Klaas Burger: I’m an artist working in public space, on public issues. But because 'art' only attracts a specific kind of people and I also want to collaborate with others, I use undercover strategies. So please do not call me an artist. Some call my practice engaged or social. But I don't know about this. Does this mean other practices are asocial? I just love the social realm. The inequality one can find here is a great source of knowledge and imagination. And I choose to work within this realm on a longterm basis. For example, for many years I've been working with Hajrija Salkanovic, her children and grandchildren. Together with Stefany Karghoti and a great crew we made a movie about her life story. In the first part she tells about how she fled Yugoslavia after the Second World War and arrived in Italy. Some of her family members still live in the Campo Nomadi di Torino. In the second part we re-enacted the arrival of Hajrija and her family in The Netherlands. With nearly 30 family members we played a script based on media coverage about their arrival in the early 1970's. This was mind-blowing, because then the family didn't have access to these newspapers and television programs. So the re-enactment was also learning to know this media coverage and to understand how biased average people were about Roma. On the one hand nothing changed. The bias still exists. But on the other hand, there is a big change: now they know the language and have access to art and culture. So we created this movie. The movie premiered last autumn as an installation in the Stedelijk Museum Breda and as a movie in Chasse Cinema, also in Breda, where a part of the family lives. I would love to show it in Torino, or in Rome, where Hajrija and her family lived some time in Campo Nomadi di Via Casilino 900.

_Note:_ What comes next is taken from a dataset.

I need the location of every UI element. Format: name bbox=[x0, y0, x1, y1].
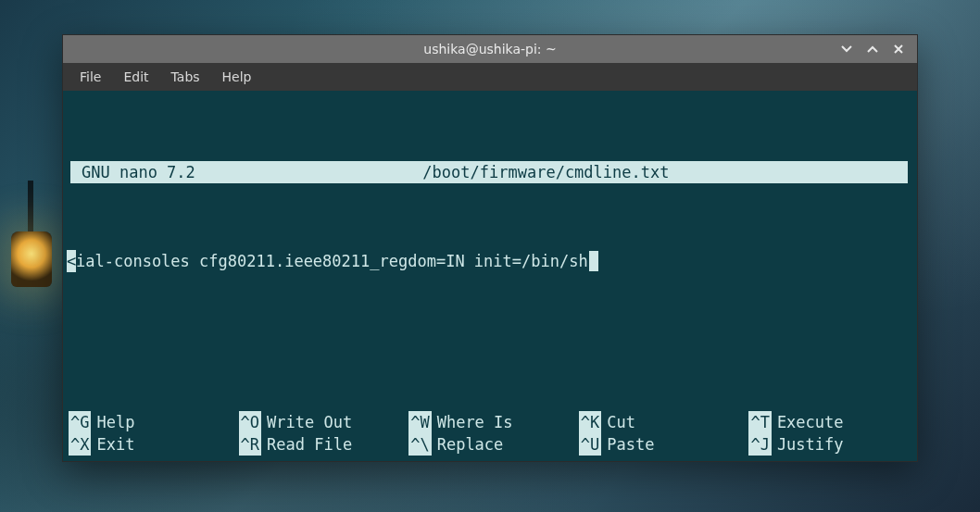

SPPP: In the ten years of our friendship we have been able to observe a radical transformation of your role as an artist (if you mean to define your figure). What were the milestones in your change process?
KB: The most important moment was when I started to understand that my work is far more accessible and sustainable when I'm not working alone, when I'm not creating this commercial artistic brand called Klaas Burger. So I brought my artistic practice inside an organisation. It's called the School of Perception (in Dutch: Academie voor Beeldvorming). Since then it's much easier to collaborate with other people, with researchers, journalists, policy makers or other artists. Just the name of it functions as a Trojan Horse. Who doesn't want to collaborate with a school? Working like this, I have been able to extend the duration of the processes in which artworks are created and be loyal to people and topics. This loyalty creates much more influence than institutional status. Writing this, I remember also how Enzo Mari inspired me. Especially his Autoprogettazione: good design is knowledge transfer. When this doesn't happen and the knowledge is hidden in institutional status or elitist behavior, it equals fascism. So you can also put it very simply: through the years I radicalized.
SPPP: Do you have projects that you would like to realize/that you have not yet implemented/or that you are already working on, that you would like to talk about?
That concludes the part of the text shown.